Before creating a pull request, ensure:

  1. Branch rebased: Rebase on latest main to avoid merge conflicts. In detached worktrees, first create or switch to a topic branch that is based on origin/main.

    git fetch origin main && git rebase origin/main
  2. Formatting: Run formatter and fix any issues

    cargo fmt --all
  3. Linting: Run clippy and fix all warnings

    cargo clippy --workspace --all-targets -- -D warnings
  4. Tests: Run all tests and ensure they pass

    cargo test --workspace
  5. Documentation: Ensure docs build without warnings

    RUSTDOCFLAGS="-D warnings" cargo doc --workspace --no-deps
  6. Release build smoke: Ensure the publishable Rust crates build in release mode

    cargo build --workspace --exclude fetchkit-python --release
  7. CI green: All CI checks must pass before merging

  8. PR comments resolved: No unaddressed review comments in PR

  9. Specs: If changes affect system behavior, update specs in specs/

  10. Docs: If changes affect usage or configuration, update public docs in docs/

CI will fail if formatting, linting, tests, release build smoke, or doc build fail. Always run these locally before pushing.

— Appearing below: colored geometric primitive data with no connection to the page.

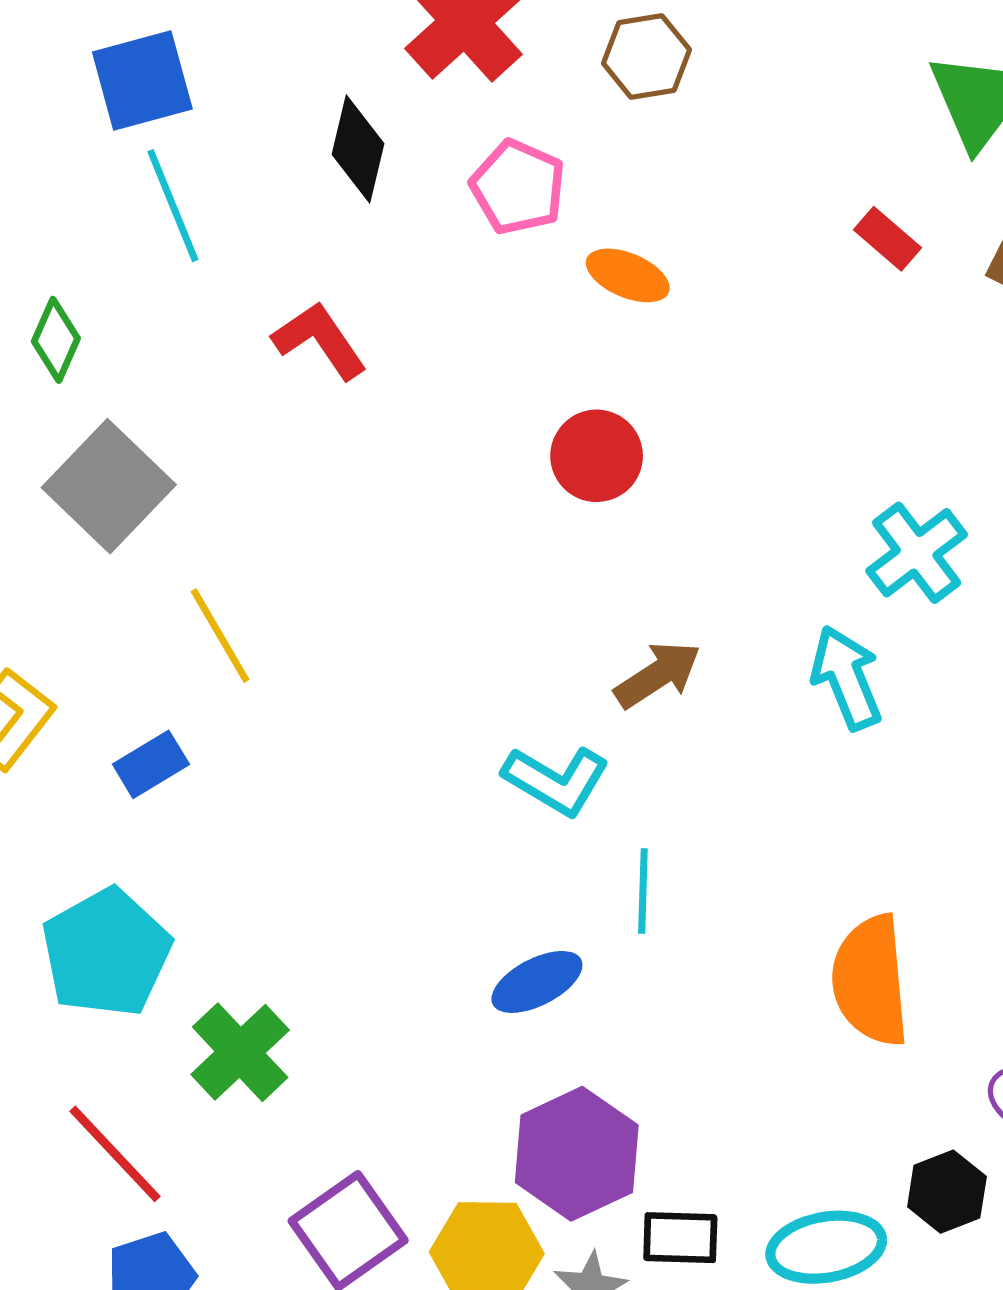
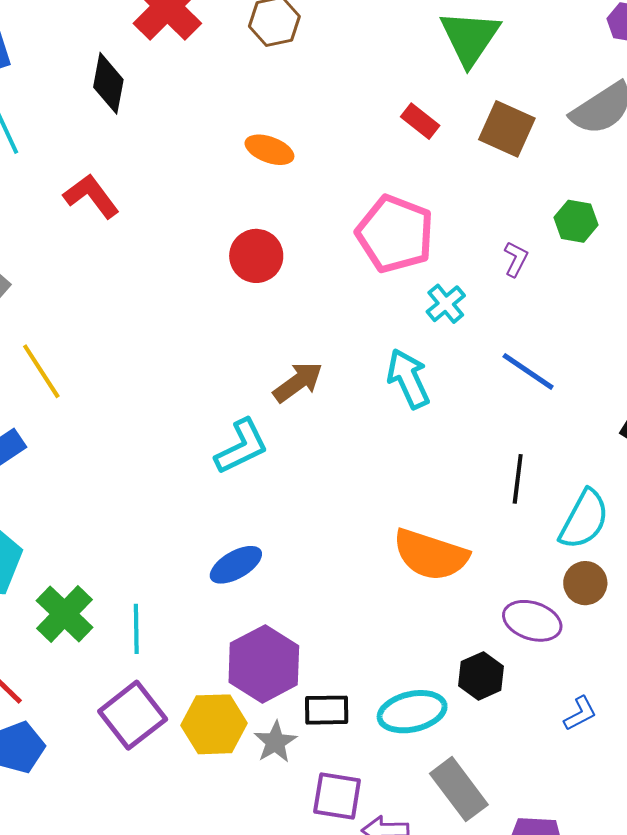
pink pentagon: (518, 187) -> (395, 234), moved, size x1.4
cyan cross: (917, 553) -> (446, 304), size x0.7
cyan L-shape: (556, 780) -> (242, 447), turned -54
cyan line: (643, 891) -> (136, 629), moved
orange semicircle: (871, 981) -> (431, 555), turned -64

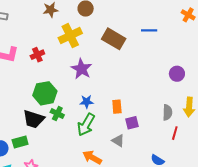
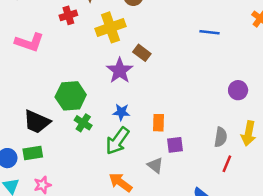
brown rectangle: (114, 39) -> (142, 53), moved, size x0.6
red cross: (37, 55) -> (68, 15), moved
black trapezoid: (34, 119) -> (37, 122), moved

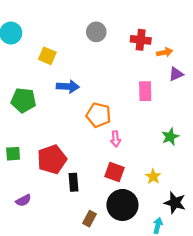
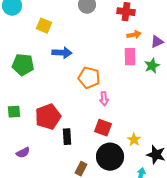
orange arrow: (165, 52) -> (134, 35), moved
green star: (170, 137) -> (152, 66), moved
yellow star: (153, 176) -> (134, 140), moved

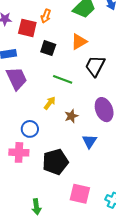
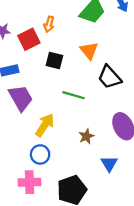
red square: (27, 28) -> (29, 39), turned -36
orange triangle: (79, 42) -> (89, 51), turned -36
black trapezoid: (95, 66) -> (109, 77), turned -65
yellow arrow: (50, 103) -> (45, 125), moved, size x1.5

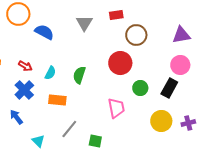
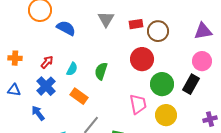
red rectangle: (116, 15) -> (136, 24), moved
red arrow: (25, 66) -> (47, 62), turned -80
green circle: (140, 88) -> (162, 84), size x1.5
orange rectangle: (57, 100) -> (79, 96), turned 30
yellow circle: (161, 121) -> (166, 115), moved

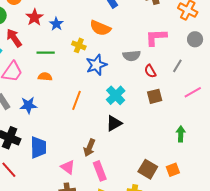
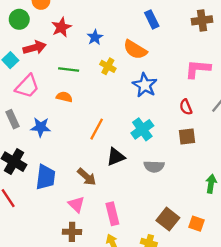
blue star: (56, 24) -> (95, 37), moved
red arrow: (14, 38) -> (35, 48), turned 102
gray semicircle: (132, 56) -> (154, 166), moved
blue star: (96, 65) -> (145, 85), moved, turned -30
black triangle: (114, 123) -> (116, 157), moved
brown arrow: (89, 148) -> (87, 177), moved, turned -78
orange square: (173, 170) -> (196, 224), turned 32

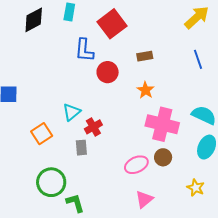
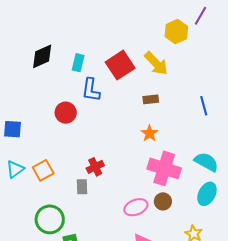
cyan rectangle: (69, 12) -> (78, 63), moved
yellow arrow: (197, 17) -> (156, 63), moved, turned 84
red circle: (108, 72) -> (66, 113), moved
cyan triangle: (72, 112) -> (15, 169), moved

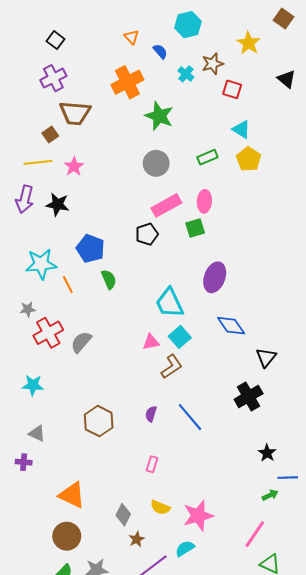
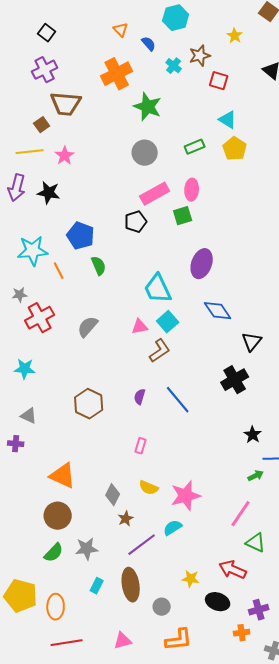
yellow star: (249, 43) -> (235, 36), size x0.7
gray semicircle: (81, 342) -> (88, 327), moved

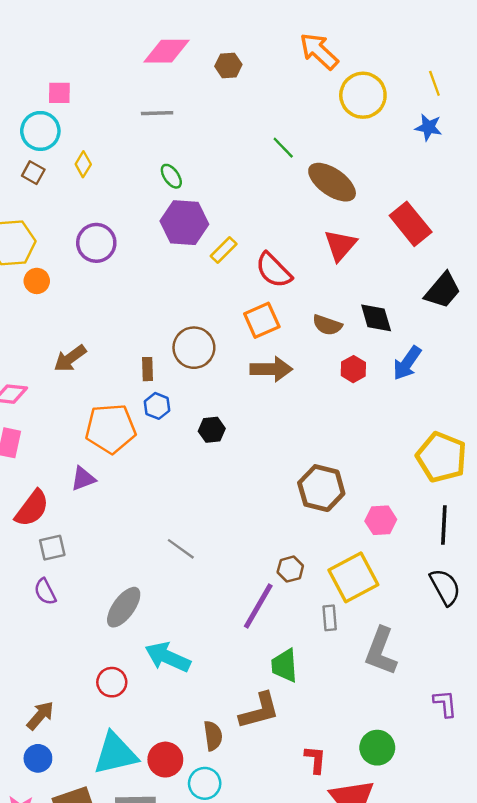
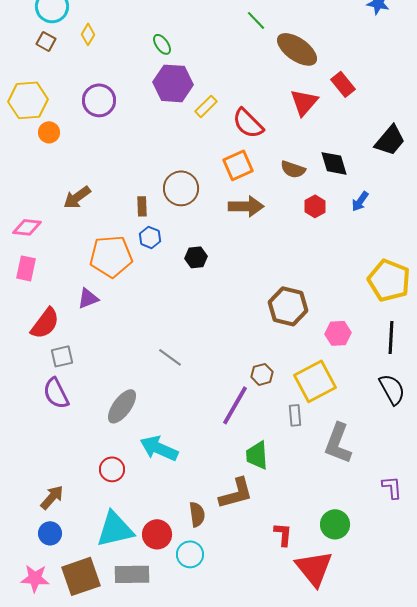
red rectangle: (411, 224) -> (343, 84), moved, size x0.7
blue arrow: (407, 363) -> (360, 201), size x0.7
purple semicircle: (45, 592) -> (56, 393), size x1.4

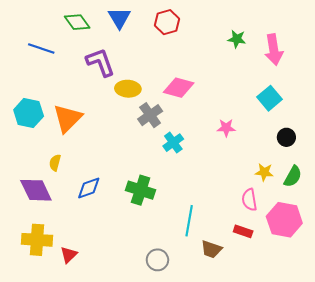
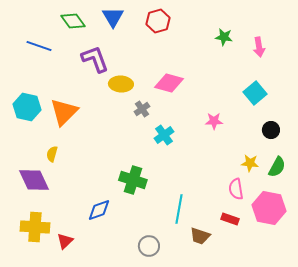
pink arrow: (274, 50) -> (259, 47), size x0.7
gray cross: (150, 115) -> (142, 109), size x0.7
blue diamond: (89, 188) -> (99, 210), moved

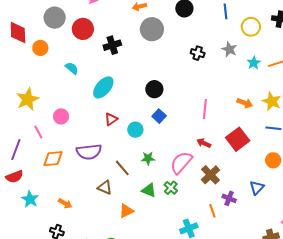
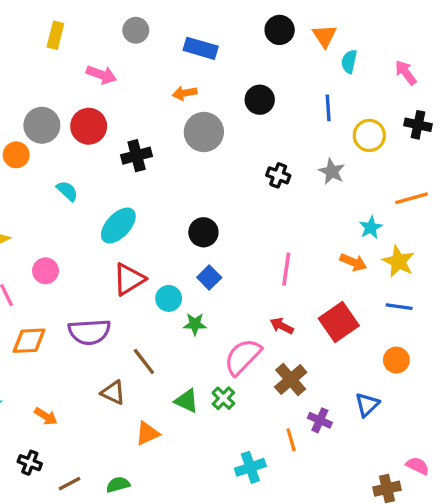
gray circle: (55, 18) -> (42, 125), moved
cyan star: (254, 63) -> (371, 227), moved
red triangle: (111, 119) -> (129, 279), size x1.5
green star: (148, 158) -> (195, 324), moved

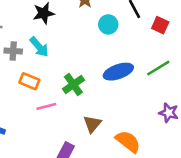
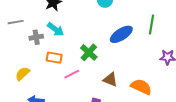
green line: (158, 68) -> (151, 25), turned -36
brown triangle: (92, 124) -> (110, 80), turned -35

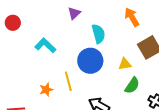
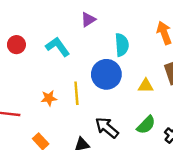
purple triangle: (74, 13) -> (88, 20), moved
red circle: (13, 23) -> (16, 45), moved
green semicircle: (132, 85) -> (146, 125), moved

Commit message conventions

Follow Conventional Commits for all commit messages:

<type>[optional scope]: <description>

[optional body]

[optional footer(s)]

Types:

  • feat: New feature
  • fix: Bug fix
  • docs: Documentation changes
  • style: Code style (formatting, semicolons, etc.)
  • refactor: Code refactoring without feature/fix
  • perf: Performance improvements
  • test: Adding or updating tests
  • chore: Build process, dependencies, tooling
  • ci: CI configuration changes

Examples:

feat(api): add agent versioning endpoint
fix(workflow): handle timeout in run execution
docs: update API documentation
refactor(db): simplify connection pooling

Validation (optional):

# Validate a commit message
echo "feat: add new feature" | npx commitlint

# Validate last commit
npx commitlint --from HEAD~1 --to HEAD

PR (Pull Request) conventions

PR titles should follow Conventional Commits format. Use the PR template (.github/pull_request_template.md) for descriptions.

PR Body Template:

## What
Clear description of the change.

## Why
Problem or motivation.

## How
High-level approach.

## Risk
- Low / Medium / High
- What can break

### Checklist
- [ ] Unit tests are passed
- [ ] Smoke tests are passed
- [ ] Documenation is updated
- [ ] Specs are up to date and not in conflict
- [ ] ... other check list items

Testing the system

# Run all tests
cargo test --workspace

# Run tests with output
cargo test --workspace -- --nocapture

# Run specific test
cargo test --workspace test_name

# Test CLI directly
cargo run -p webfetch-cli -- --url https://example.com --as-markdown

# Test MCP server
cargo run -p webfetch-cli -- mcp

Tests use wiremock for HTTP mocking (no real external network calls). See specs/initial.md for test requirements.